Dans un arrêt du 14 mai 2019 qui fait couler beaucoup d’encre, la Cour de Justice de l’Union Européenne (CJUE) a estimé que le droit espagnol violait le droit européen en raison de l’absence d’obligation pour les employeurs d’enregistrer le temps de travail de leurs travailleurs. Quelles conséquences en droit belge ?
Contexte : droit à la limitation du temps de travail
Chaque travailleur a droit à une limitation de la durée maximale du travail et à des périodes de repos. Ce droit est notamment consacré par des normes européennes. Il est toutefois difficile d’imposer ce droit si le temps de travail n’est pas mesuré.
Dans l’affaire ayant mené à l’arrêt de la CJUE, Deutsche Bank refusait d’établir un système d’enregistrement du temps de travail effectué par les membres de son personnel. Un syndicat de travailleurs a dès lors été en justice pour contraindre Deutsche Bank à mettre en place un tel système. Le Tribunal espagnol, après avoir constaté que le droit espagnol ne contraint pas à enregistrer le temps de travail, se demande si cette absence d’obligation viole le droit européen. Il décide donc de poser des questions préjudicielles à la CJUE.

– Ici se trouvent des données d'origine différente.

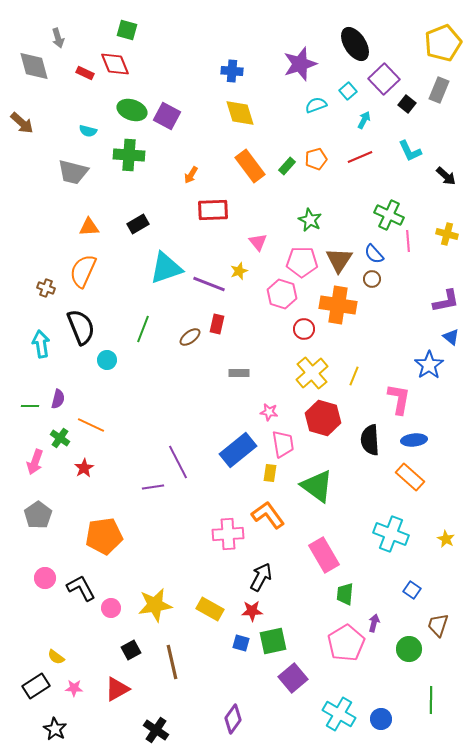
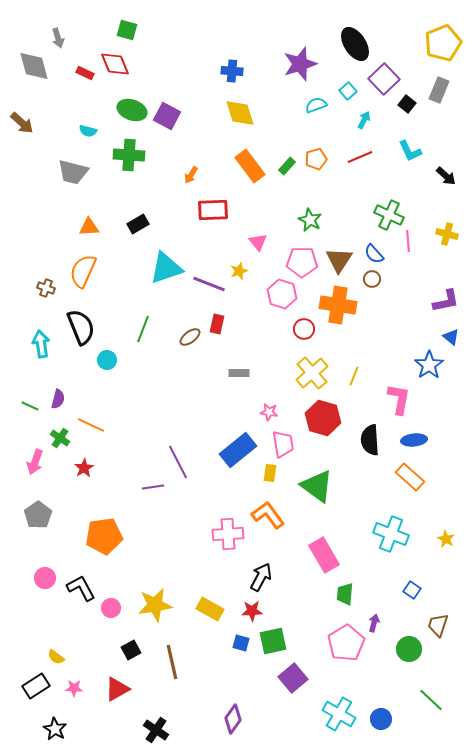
green line at (30, 406): rotated 24 degrees clockwise
green line at (431, 700): rotated 48 degrees counterclockwise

Arrêt de la CJUE : obligation d’enregistrer le temps de travail
Dans son arrêt rendu le 14 mai 2019, la CJUE constate qu’en l’absence d’un système permettant de mesurer la durée du temps de travail, il est impossible de déterminer de manière objective et fiable le nombre d’heures de travail effectuées par le travailleur et leur répartition dans le temps. Dès lors, les travailleurs ne peuvent pas faire valoir leurs droits. En outre, l’existence d’un instrument de mesure du temps de travail permet également aux autorités nationales de contrôler le respect de la durée de travail par les entreprises.
La CJUE en déduit que les Etats membres doivent imposer aux employeurs de mettre en place un système d’enregistrement du temps de travail pour être en conformité avec le droit européen.
Implications pour le droit belge : obligation d’enregistrer le temps de travail ?
Les arrêts de la CJUE ne s’appliquent pas directement en droit belge mais il faut en tenir compte.
On distingue deux tendances dans le monde juridique par rapport à cet arrêt :
- Certains avancent que le droit belge contient déjà des garanties suffisantes pour s’assurer du respect du temps de travail
- D’autres soutiennent que tout employeur a désormais l’obligation de mettre en place un système d’enregistrement du temps de travail.
Comme le droit belge n’impose pas de manière générale d’enregistrer le temps de travail (bien qu’il existe des exceptions), nous pensons que l’arrêt aura un impact en droit belge. Ce n’est toutefois pas l’avis actuel du Ministre Peeters, notamment, et de certains autres commentateurs de l’arrêt.
La forme de l’enregistrement du temps de travail n’est pas déterminée par la CJUE. A côté de la traditionnelle pointeuse, d’autres méthodes plus modernes d’enregistrement du temps de travail, par exemple par ordinateur, sont également autorisées.
Conclusion
L’arrêt du 14 mai 2019 de la CJUE est un arrêt crucial en matière de temps de travail. Pour la première fois, la CJUE formule l’obligation pour les Etats membres de faire enregistrer le temps de travail des travailleurs. Cette obligation s’impose en premier lieu au législateur, qui devra déterminer les mesures à prendre. De la créativité sera nécessaire car les employeurs et les travailleurs qui ont trouvé aujourd’hui un modus vivendi concernant le travail et le temps de travail, avec une certaine flexibilité dans les deux sens, ne seront pas satisfaits de retourner vers des systèmes plus stricts. Affaire à suivre lors de la prochaine législature !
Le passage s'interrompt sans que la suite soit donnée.